How Altitude Affects a Formula 1 Car

One word always features whenever Formula 1 visits Mexico City: Altitude.

At 2,240 metres above sea level, the Autódromo Hermanos Rodríguez is by far the highest circuit on the F1 calendar.

That should be no surprise, considering Mexico City is one of the highest altitude cities in the world and sits in ninth place on the capital city altitude list.

To put the circuit in comparison for F1, the highest altitude we visit, aside from our annual trip to Mexico, is around 780 m when the sport heads to Sao Paulo.

It's an extreme height to operate at and affects all aspects of F1 cars. Here's what we need to prepare for when racing at altitude.

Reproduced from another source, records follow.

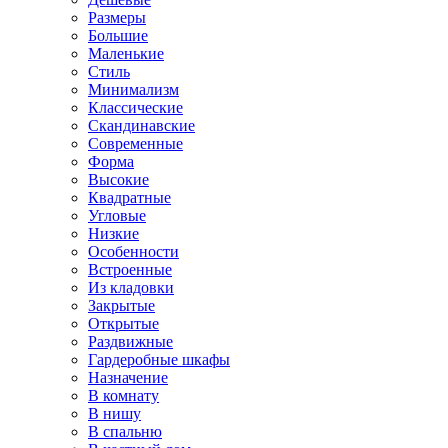
Размеры
Большие
Маленькие
Стиль
Минимализм
Классические
Скандинавские
Современные
Форма
Высокие
Квадратные
Угловые
Низкие
Особенности
Встроенные
Из кладовки
Закрытые
Открытые
Раздвижные
Гардеробные шкафы
Назначение
В комнату
В нишу
В спальню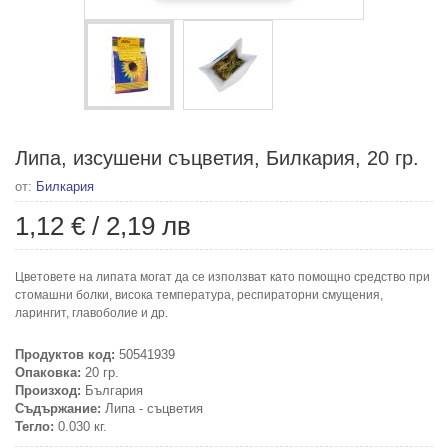
Липа, изсушени съцветия, Билкария, 20 гр.
от:
Билкария
1,12 €
/
2,19 лв
Цветовете на липата могат да се използват като помощно средство при
стомашни болки, висока температура, респираторни смущения,
ларингит, главоболие и др.
Продуктов код:
50541939
Опаковка:
20 гр.
Произход:
България
Съдържание:
Липа - съцветия
Тегло:
0.030 кг.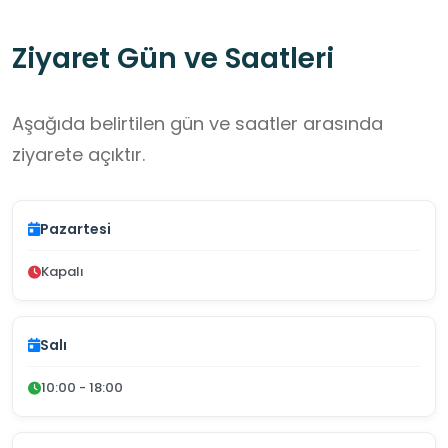
Ziyaret Gün ve Saatleri
Aşağıda belirtilen gün ve saatler arasında
ziyarete açıktır.
Pazartesi
Kapalı
Salı
10:00 - 18:00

F1 cars can corner at such breathtaking speeds because of the aerodynamic engineering that generates downforce so the tyres can produce more grip.

Just as an aeroplane's wings force the oncoming air to create lift and push the plane into the sky, an F1 car takes that concept and turns it upside down.

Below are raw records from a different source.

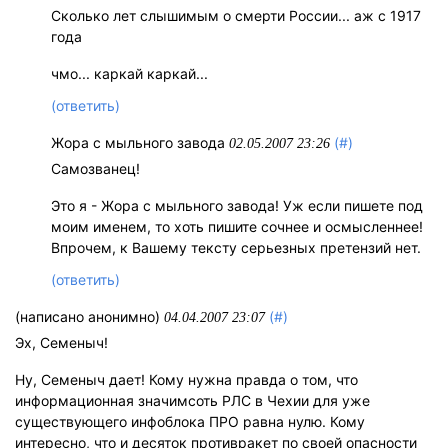
Сколько лет слышимым о смерти России... аж с 1917
года
чмо... каркай каркай...
(ответить)
Жора с мыльного завода
(#)
02.05.2007 23:26
Самозванец!
Это я - Жора с мыльного завода! Уж если пишете под
моим именем, то хоть пишите сочнее и осмысленнее!
Впрочем, к Вашему тексту серьезных претензий нет.
(ответить)
(написано анонимно)
(#)
04.04.2007 23:07
Эх, Семеныч!
Ну, Семеныч дает! Кому нужна правда о том, что
информационная значимсоть РЛС в Чехии для уже
существующего инфоблока ПРО равна нулю. Кому
интересно, что и десяток противракет по своей опасности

You'll spot the aerodynamics most clearly at the rear wing, where the teams use varying angles to generate the ideal amount of downforce for the circuit they're racing at.

Typically, a driver only wants downforce when cornering as it will slow the car down when driving on a straight when they'd like as little drag as possible.

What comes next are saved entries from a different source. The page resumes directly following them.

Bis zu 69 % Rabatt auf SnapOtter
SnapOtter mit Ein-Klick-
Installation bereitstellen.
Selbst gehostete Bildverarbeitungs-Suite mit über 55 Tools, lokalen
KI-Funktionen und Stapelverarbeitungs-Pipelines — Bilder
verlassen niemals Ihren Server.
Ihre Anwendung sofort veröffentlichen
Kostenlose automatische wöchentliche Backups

High-altitude racing reduces the amount of downforce and drag generated because of the reduced air density.

Aerodynamics require air particles to work, so with the thinner air at altitude, there are fewer particles for the car's aero to push against.

F1 teams use high-downforce aerodynamic configurations usually reserved for tight and twisty tracks like Monaco when they race at Mexico City.

Yet, even this high-angle wing can produce less downforce than the low-downforce setup reserved for Monza's high-speed straights.

The result is the needle pushing up the speedometer irrespective of the downforce setup, with Valtteri Bottas setting an F1 Grand Prix speed record of 372.5 km/h (231.4 mph) in the Williams Racing FW38 in the 2016 Mexican GP.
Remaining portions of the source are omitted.